The only chance the Confederates had to successfully defend their position was if their heavy fire stalled the momentum of the attack while it was fighting its way through the abatis. Should the Union infantry have attempted to engage in a firefight, the plethora of Confederate artillery ensconced behind the earthworks stood a decent chance of winning that type of engagement. Wright had recognized this possibility and incorporated into his attack orders directives that would keep the men from pausing while out in the open. Still, the compliance with those orders in defiance of the human instinct to seek safety remained up to the men on the ground. Moreover, both the attack’s success and the wellbeing of the soldiers involved depended that they never stay in place on that ground or throw themselves upon it to take cover. Sperry’s leadership in the charge meant that the end of the engagement saw the artillery instead operated by Union attackers against the retreating defenders.

“It was a sharp and short conflict,” recalled First Lieut. Erie L. Ditty. “The brigade soon had possession of the works in our front and guns captured were turned upon them.” Learning of the Sixth Corps breakthrough, Gen. Robert E. Lee informed Richmond authorities that he could no longer remain in Petersburg. His withdrawal meant the Confederates would have to abandon their capital as well. The Sixth Corps meanwhile swept down the line and back up toward Petersburg, ending the day in a position blocking Lee’s direct path westward. The Army of Northern Virginia hastily evacuated overnight and began following a longer path of retreat. They never found an opportunity to outpace their pursuers throughout the following week leading up to their surrender at Appomattox. Thus, Pvt. Payson A. Pierce of the 6th Vermont had a fair point when he regarded the Petersburg Breakthrough as “the most glorious victory that has been achieved since the war commenced.”[18]

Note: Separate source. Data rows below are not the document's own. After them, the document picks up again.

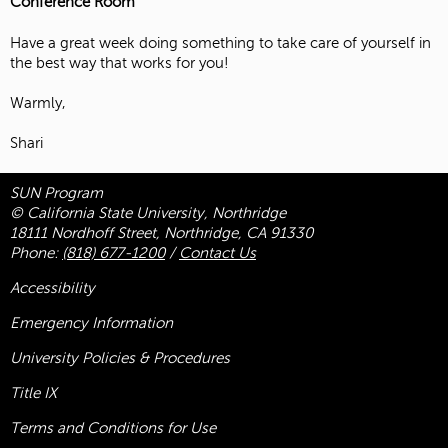
Conference Room
Have a great week doing something to take care of yourself in
the best way that works for you!
Warmly,
Shari
SUN Program
© California State University, Northridge
18111 Nordhoff Street, Northridge, CA 91330
Phone:
(818) 677-1200
/
Contact Us
Accessibility
Emergency Information
University Policies & Procedures
Title
IX
Terms and Conditions for Use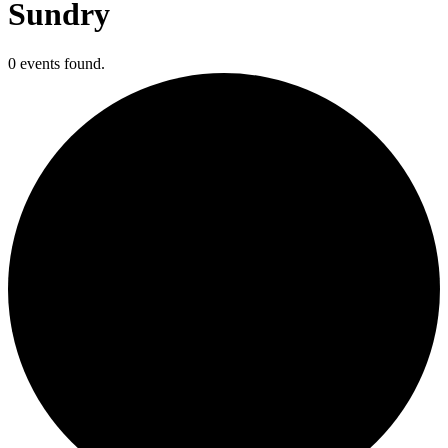
Sundry
0 events found.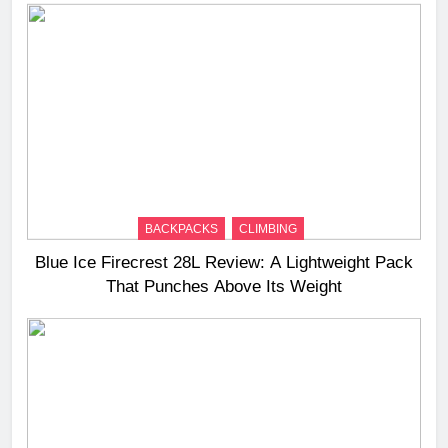
BACKPACKS
CLIMBING
Blue Ice Firecrest 28L Review: A Lightweight Pack
That Punches Above Its Weight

That momentous result came at the cost of over a thousand casualties in the Sixth Corps—123 killed and 899 wounded. In addition to the deaths of privates Green and Peck within the 6th Vermont, one additional member of the regiment lost his life in the aftermath of the attack. Surgeons amputated Pvt. Atwood’s leg and the Woodstock native died in a Washington hospital on May 23. Private Coty, on the other hand, survived his gruesome head injury and lived until 1912. Overall, the regiment had eighteen other enlisted men wounded in that final major battle of its service.[19]


Sperry mustered out of the army on June 26, 1865, and returned to Cavendish. He resumed his work as a house painter as well as paper hanger and occasional constable in the village of roughly 1,500 residents nestled along the Black River in south central Vermont. He additionally belonged to his local Masonic lodge, for which he frequently held leadership positions. Personal tragedy struck on March 26, 1877, when his wife Percy died undergoing surgery to remove an ovarian tumor.

The Sperry house is in the top right corner of this 1869 map of Cavendish, Vermont (F.W. Beers Atlas of Windsor County)

A decade later, William married Lucy M. Perry on August 1, 1888. The couple’s son Fred Child Sperry was born exactly nine months afterward on May 1, 1889. I don’t speak fluent Victorian, but I think I can parse through the announcement of their marriage: “Ah there! Did you know that on Wednesday evening of this week, and about 9 o’clock thereon, the Rev. Mr. Wight called at the residence of Henry C. Perry of this place, and there found Col. William J. Sperry evidently spending the evening with Miss Lucy M. Perry. Everything being in order and readiness, and the pair being in a condescending mood, they at once stood up, and by a few words spoken and a few promises made the Col. and Lucy were made one. The congratulations and best wishes of the community are extended to the newly-married couple.”[20]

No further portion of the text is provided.